I don't have a lot of time today but I am gaining increasing confidence on a
significant arctic outbreak after January 20th.  We'll be done with warmth
and mixed precipitation after the event tomorrow (which BTW, looks like very
minor snow accums before a dose of rain) and I am keying in on what could be
a significant east coast storm on Monday.  The European has been bringing in
a moderate snowstorm for the North Country while the GFS just nailed the
I-95 corridor on the 12z run, leaving us with only light amounts of
snowfall.  Seasonal trend has been for a further NW track which still leaves
a chance at a moderate to significant snowfall for us on Monday.  Storm will
be a quick mover with max amounts of 6-12" where ever the best frontogenesis
sets up.  Keep an eye on that one.

Then we've got seasonal temperatures next week with occasional snow showers.
 It may still end up being above normal next week, but a high of 30F and a
low of 20F is above normal at BTV...so keep that in mind.  I believe we'll
stay below freezing all next week.

The cold is currently re-loading in northern Canada.  Cross-polar flow looks
to set up and our major indexes (NAO/AO/PNA) look to fall in a favorable
manner by the end of the month.  Just like this last warm spell, I'm feeling
a fairly high confidence forecast here and we will get very cold towards Feb
1st.  Its going to take a big storm to bring this cold air in and the best
chance looks to be within a few days of Jan 20th.  The best part about what
I'm seeing with the cold pattern is, while we'll be too cold for southern
jet stream big, juicy lows to effect us, the northern jet will be nearby and
a clipper pattern is what I'm seeing.  I think we all know what arctic cold
and daily light snows in the mtns can do...

Ski season II will be coming very soon.  We'll start next week and it might
be slow at first, but I think by Feb 1st, we'll have forgotten this whole
thing even happened.

-Scott 

ps: I'll be on the Pacific coast so updates through Jan 18 will be sporadic.


----------



## Greg (Jan 10, 2008)

Sounds good.
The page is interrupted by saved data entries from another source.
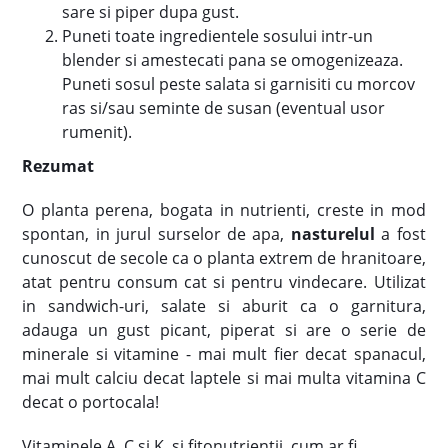
sare si piper dupa gust.
Puneti toate ingredientele sosului intr-un
blender si amestecati pana se omogenizeaza.
Puneti sosul peste salata si garnisiti cu morcov
ras si/sau seminte de susan (eventual usor
rumenit).
Rezumat
O planta perena, bogata in nutrienti, creste in mod
spontan, in jurul surselor de apa,
nasturelul
a fost
cunoscut de secole ca o planta extrem de hranitoare,
atat pentru consum cat si pentru vindecare. Utilizat
in sandwich-uri, salate si aburit ca o garnitura,
adauga un gust picant, piperat si are o serie de
minerale si vitamine - mai mult fier decat spanacul,
mai mult calciu decat laptele si mai multa vitamina C
decat o portocala!
Vitaminele A, C si K, si fitonutrientii, cum ar fi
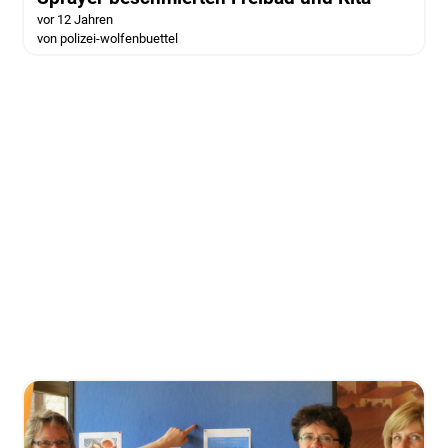
vor 12 Jahren
von polizei-wolfenbuettel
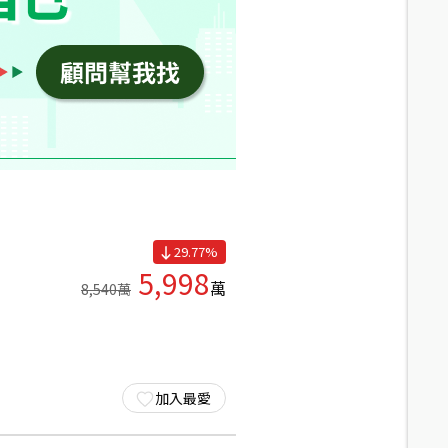
29.77
%
5,998
萬
8,540
萬
加入最愛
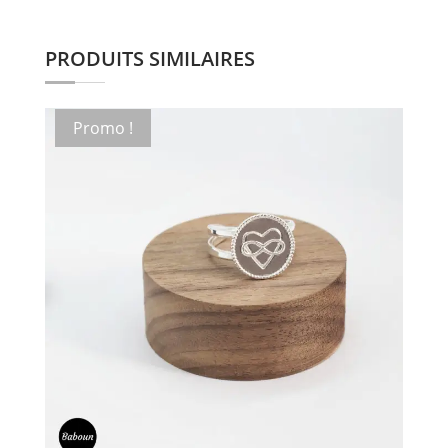
PRODUITS SIMILAIRES
Promo !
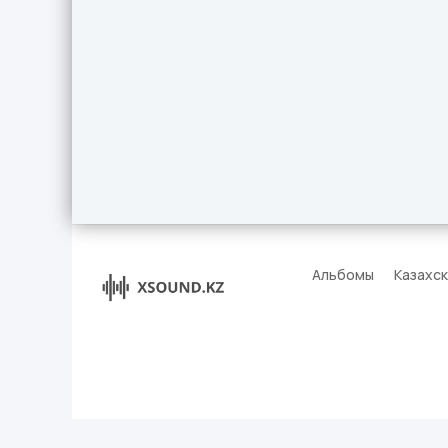
Альбомы
Казахс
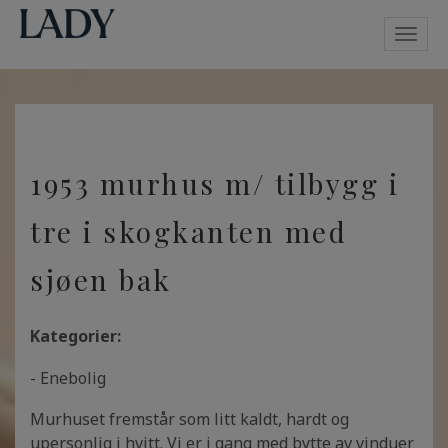
Toggl
navig
1953 murhus m/ tilbygg i
tre i skogkanten med
sjøen bak
Kategorier:
- Enebolig
Murhuset fremstår som litt kaldt, hardt og
upersonlig i hvitt. Vi er i gang med bytte av vinduer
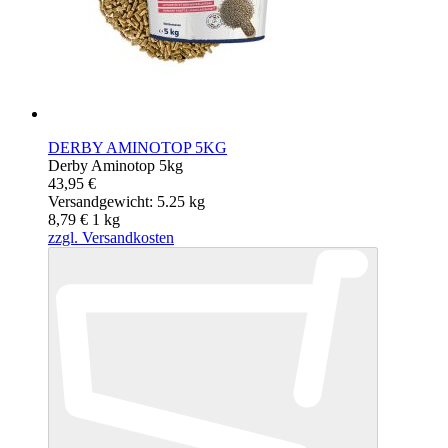
DERBY AMINOTOP 5KG
Derby Aminotop 5kg
43,95 €
Versandgewicht: 5.25 kg
8,79 €
1
kg
zzgl. Versandkosten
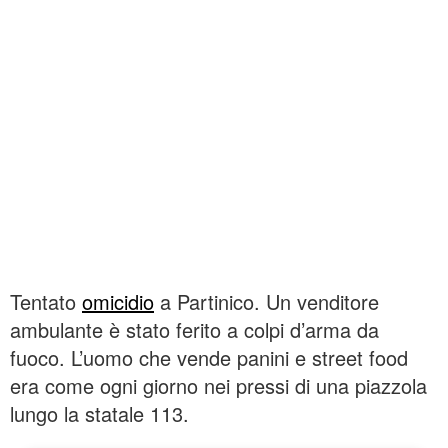
Tentato
omicidio
a Partinico. Un venditore
ambulante è stato ferito a colpi d’arma da
fuoco. L’uomo che vende panini e street food
era come ogni giorno nei pressi di una piazzola
lungo la statale 113.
December through the first week of January was just practice. Now it's time to get serious! 8)


----------



## SKIQUATTRO (Jan 10, 2008)

C'mon on Sun/Mon....will be at Smuggs....burning some old K2's and Atomics tonight!


----------



## drjeff (Jan 10, 2008)

I'd bet 100% on the real cold talked about for sometime around February 1st.  If for no other reason than I have a conference that I attend each and every late January/ early February in Boston where just about every year it's ridiculously cold, windy and often stormy right around the time of the conference.  The dates of the conference this year, January 31st- February 2nd!  Coincidence, well since this will be my 12th year going to this conference and it's just about the same weather wise each time, I think not!


----------



## ALLSKIING (Jan 11, 2008)

Great news!! Thanks Scott.


----------



## dmc (Jan 11, 2008)

bring it....


----------



## loafer89 (Jan 11, 2008)

NOAA is more or less about to drop the idea of a snowstorm of any consequence for the sunday-monday time frame and the snow has now turned to rain at Sugarloaf with bands of heavy rain and or freezing rain yet to move through.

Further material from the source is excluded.